**Exercise data:**
Content starts
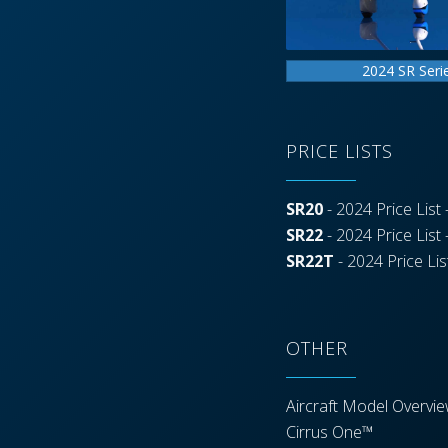
2024 SR Seri
PRICE LISTS
SR20
- 2024 Price List -
SR22
- 2024 Price List -
SR22T
- 2024 Price List
OTHER
Aircraft Model Overvi
Cirrus One™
Content ends
**The problem:** Nothing but the lines from the one containing "PRICE LISTS" to the end of the records above should appear, each copied exactly.

**Exercise output:**
PRICE LISTS
SR20
- 2024 Price List -
SR22
- 2024 Price List -
SR22T
- 2024 Price List
OTHER
Aircraft Model Overvi
Cirrus One™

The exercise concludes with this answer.